Hypervisor node freezes completely during backup

1monkey

New Member
Jun 6, 2026
2
0
1
Our team has a 3 nodes Proxmox cluster. Every night we backup all of the VMs. Every 2-3 days the nightly backup completely freezes one of the nodes.

Sometimes the freezing can be stopped by stopping the backup job from another node, but complete freezing is the usual, in that case the Backup job's Stop button is disabled on other nodes. There is no specific VM which causes the freeze to happen, it varies.

Making ssh connection to the machine times out. Connecting physically to the server gives a completely frozen login prompt. Only cold booting the machine physically or via iLO gives back access to the machine.

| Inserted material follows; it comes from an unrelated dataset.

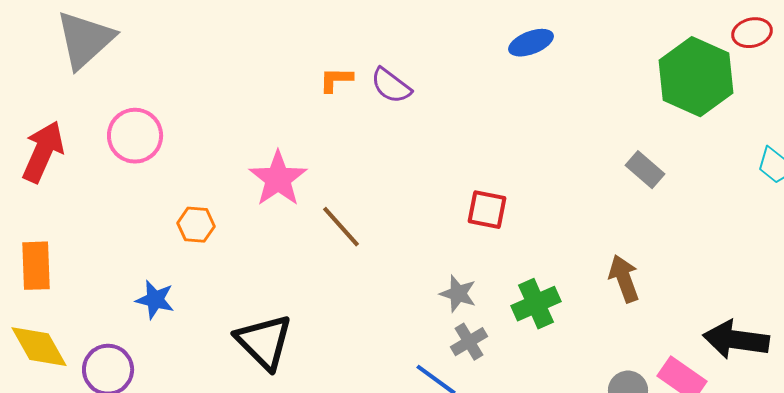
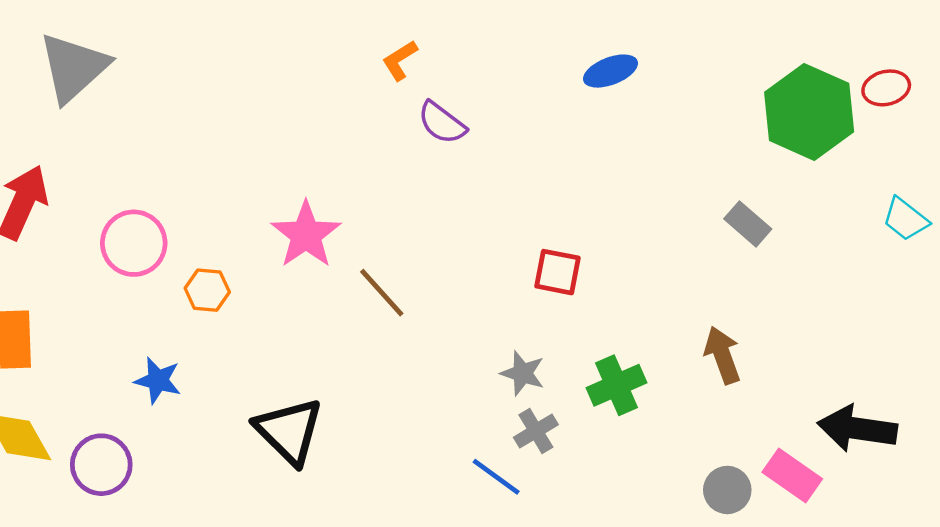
red ellipse: (752, 33) -> (886, 88), moved
orange L-shape: (336, 80) -> (400, 60), moved, turned -33
pink circle: (135, 136) -> (134, 243), moved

In the beginning, our group thought it was a memory issue. But after running memtest for more than 300 hours, we concluded that that is not the case. Making a node have no VMs at all on it at the time of backup of course aids it from running into this state.

The backup job is in Snapshot mode, and Fleecing to local-lvm. The VMs mostly use an external Ceph cluster as storage.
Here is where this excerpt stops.